NEW YORK TIMES PHOTO

For a brownie almost as dark and dense as a chocolate truffle, there is Alice Medrich’s innovative method for New Classic Brownies: the pan goes directly from a high-heat oven to a bath of ice water, and the just-baked batter slumps, becoming concentrated and intense.

New Classic Brownies

Recipe from “Alice Medrich’s Cookies and Brownies” Adapted by Julia Moskin

Ingredients:

• 8 tablespoons unsalted butter

• 4 ounces unsweetened chocolate

• 1 1/4 cups sugar

• 1 teaspoon vanilla extract

• 1/4 teaspoon salt

• 2 eggs

• 1/2 cup all-purpose flour

• 2/3 cup lightly toasted walnuts or pecans (optional)

Directions:

Preheat oven to 400 degrees. Line an 8-inch-square metal baking pan with foil. In top of a double boiler set over barely simmering water, or on low power in a microwave, melt butter and chocolate together. Stir often, and remove from heat when a few lumps remain. Stir until smooth.
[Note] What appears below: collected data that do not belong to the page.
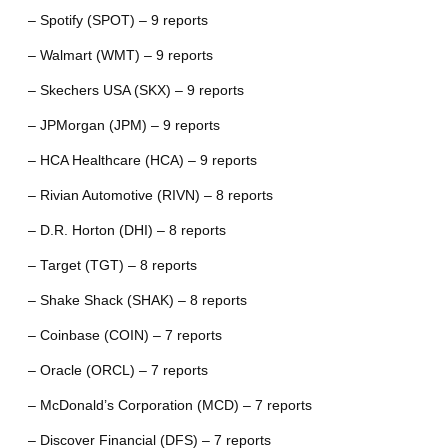
– Spotify (SPOT) – 9 reports
– Walmart (WMT) – 9 reports
– Skechers USA (SKX) – 9 reports
– JPMorgan (JPM) – 9 reports
– HCA Healthcare (HCA) – 9 reports
– Rivian Automotive (RIVN) – 8 reports
– D.R. Horton (DHI) – 8 reports
– Target (TGT) – 8 reports
– Shake Shack (SHAK) – 8 reports
– Coinbase (COIN) – 7 reports
– Oracle (ORCL) – 7 reports
– McDonald’s Corporation (MCD) – 7 reports
– Discover Financial (DFS) – 7 reports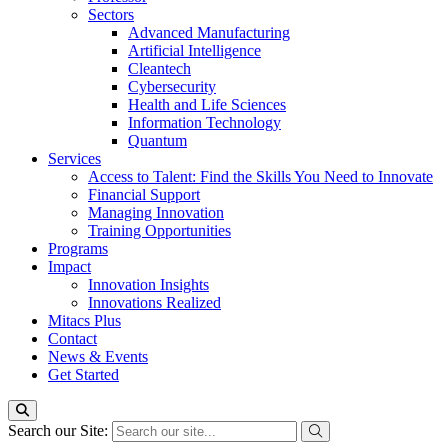
Sectors
Advanced Manufacturing
Artificial Intelligence
Cleantech
Cybersecurity
Health and Life Sciences
Information Technology
Quantum
Services
Access to Talent: Find the Skills You Need to Innovate
Financial Support
Managing Innovation
Training Opportunities
Programs
Impact
Innovation Insights
Innovations Realized
Mitacs Plus
Contact
News & Events
Get Started
Search our Site: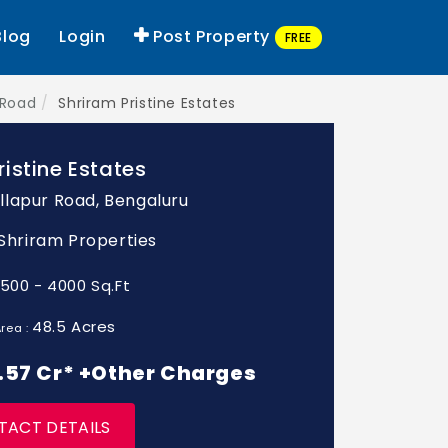
Blog
Login
Post Property
FREE
 Road
Shriram Pristine Estates
ristine Estates
lapur Road, Bengaluru
: Shriram Properties
1500 - 4000 Sq.Ft
48.5 Acres
rea :
 1.57 Cr* +Other Charges
TACT DETAILS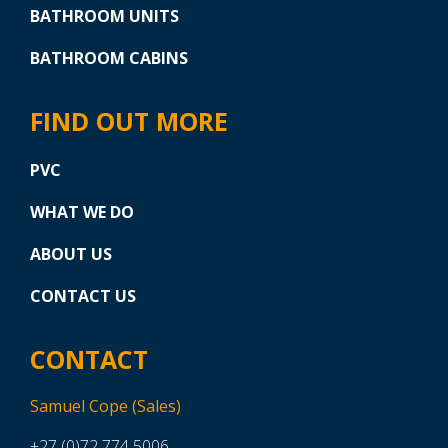
BATHROOM UNITS
BATHROOM CABINS
FIND OUT MORE
PVC
WHAT WE DO
ABOUT US
CONTACT US
CONTACT
Samuel Cope (Sales)
+27 (0)72 774 5006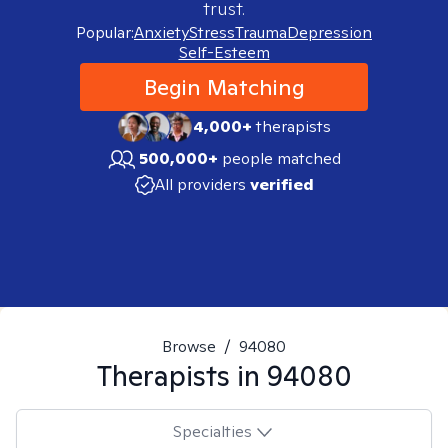
trust.
Popular:
Anxiety
Stress
Trauma
Depression
Self-Esteem
Begin Matching
4,000+
therapists
500,000+
people matched
All providers
verified
Browse
/
94080
Therapists in
94080
Specialties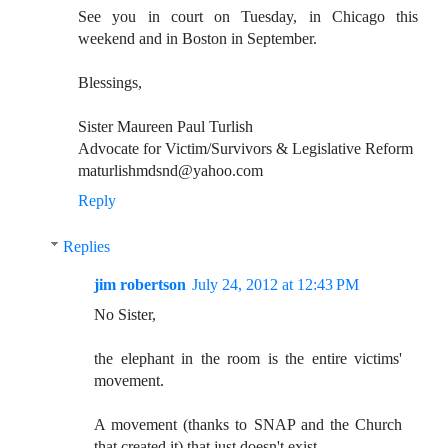
See you in court on Tuesday, in Chicago this
weekend and in Boston in September.
Blessings,
Sister Maureen Paul Turlish
Advocate for Victim/Survivors & Legislative Reform
maturlishmdsnd@yahoo.com
Reply
Replies
jim robertson
July 24, 2012 at 12:43 PM
No Sister,
the elephant in the room is the entire victims'
movement.
A movement (thanks to SNAP and the Church
that created it) that just doesn't exist.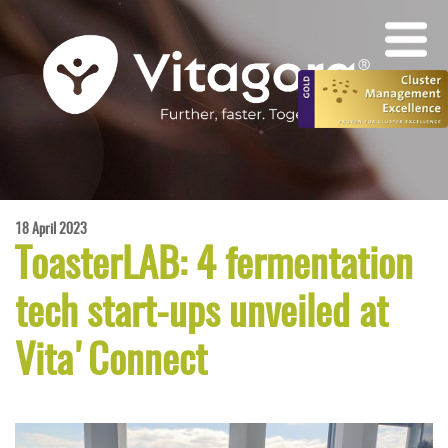
18 April 2023
ToasterLAB: 4 fermentation
tech start-ups unveiled at
Vita'Connect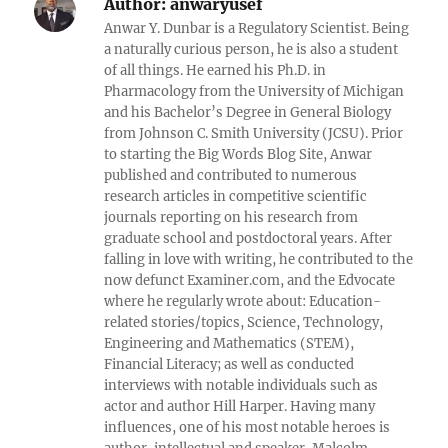
Author:
anwaryusef
Anwar Y. Dunbar is a Regulatory Scientist. Being
a naturally curious person, he is also a student
of all things. He earned his Ph.D. in
Pharmacology from the University of Michigan
and his Bachelor’s Degree in General Biology
from Johnson C. Smith University (JCSU). Prior
to starting the Big Words Blog Site, Anwar
published and contributed to numerous
research articles in competitive scientific
journals reporting on his research from
graduate school and postdoctoral years. After
falling in love with writing, he contributed to the
now defunct Examiner.com, and the Edvocate
where he regularly wrote about: Education-
related stories/topics, Science, Technology,
Engineering and Mathematics (STEM),
Financial Literacy; as well as conducted
interviews with notable individuals such as
actor and author Hill Harper. Having many
influences, one of his most notable heroes is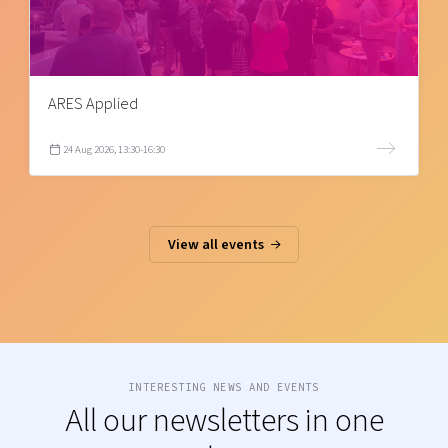
ARES Applied
24 Aug 2026, 13:30-16:30
View all events
INTERESTING NEWS AND EVENTS
All our newsletters in one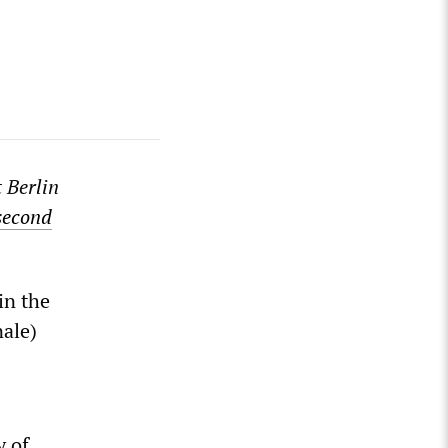
t Berlin
second
in the
nale)
y of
Stir in sugar, vanilla and salt. Stir in eggs one at a time, followed by flour. Stir until very smooth, about 1 minute, until mixture pulls away from sides of bowl. Add nuts, if using. Scrape batter into prepared pan and bake 20 minutes.

Meanwhile, prepare a water bath: Pour ice water into a large roasting pan or kitchen sink to a depth of about 1 inch. Remove pan from oven and place in water bath, being careful not to splash water on brownies. Let cool completely, then lift out and cut into 1-inch squares or wrap in foil.

Total time: 40 minutes, makes 16 brownies.